:: Data listing

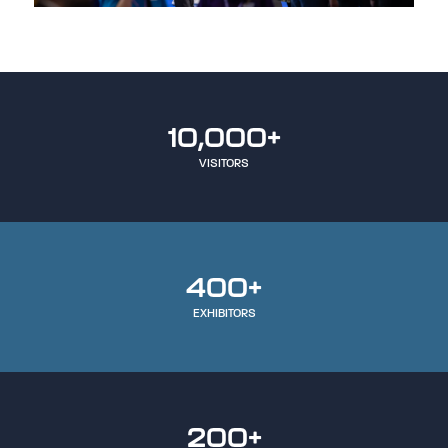
10,000+
VISITORS
400+
EXHIBITORS
200+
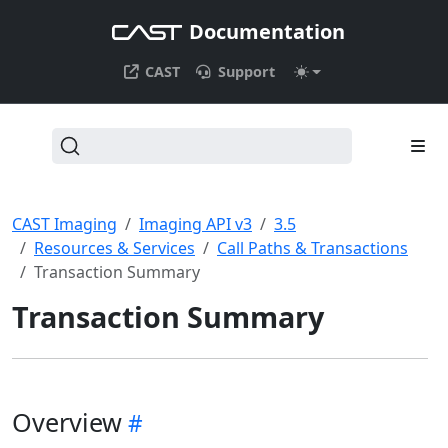
Documentation
CAST
Support
CAST Imaging
Imaging API v3
3.5
Resources & Services
Call Paths & Transactions
Transaction Summary
Transaction Summary
Overview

::::

_What the task requires_
Restate exactly, and only, every line from the one that contains "CAST Imaging" through the last line of the records.

_Task solution_
CAST Imaging
Imaging API v3
3.5
Resources & Services
Call Paths & Transactions
Transaction Summary
Transaction Summary
Overview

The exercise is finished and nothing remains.